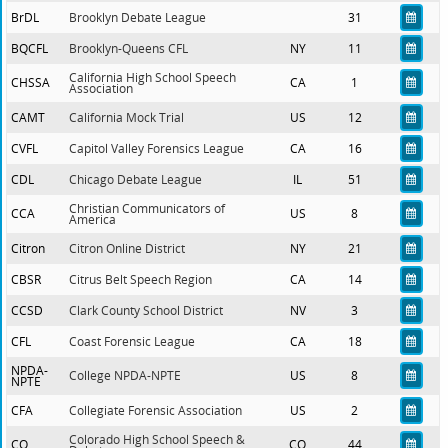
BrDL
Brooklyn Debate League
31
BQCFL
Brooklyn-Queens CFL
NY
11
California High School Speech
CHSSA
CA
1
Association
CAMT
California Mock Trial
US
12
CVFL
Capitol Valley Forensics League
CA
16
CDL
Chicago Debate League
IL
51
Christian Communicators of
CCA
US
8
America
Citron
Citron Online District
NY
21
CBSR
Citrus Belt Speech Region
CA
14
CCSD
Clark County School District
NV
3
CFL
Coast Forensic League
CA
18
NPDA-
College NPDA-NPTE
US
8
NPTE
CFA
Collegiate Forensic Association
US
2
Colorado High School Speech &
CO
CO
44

──────────────────────────────

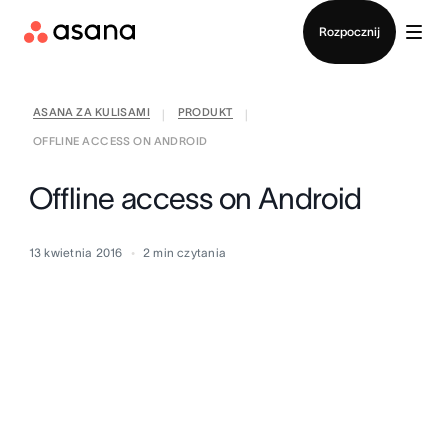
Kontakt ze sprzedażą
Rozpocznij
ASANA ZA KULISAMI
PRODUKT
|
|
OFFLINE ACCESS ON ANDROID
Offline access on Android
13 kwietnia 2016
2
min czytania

──────────────────────────────

» Work to complete
Collect the lines of the data that carry the word "High".

» Answer box
California High School Speech
Colorado High School Speech &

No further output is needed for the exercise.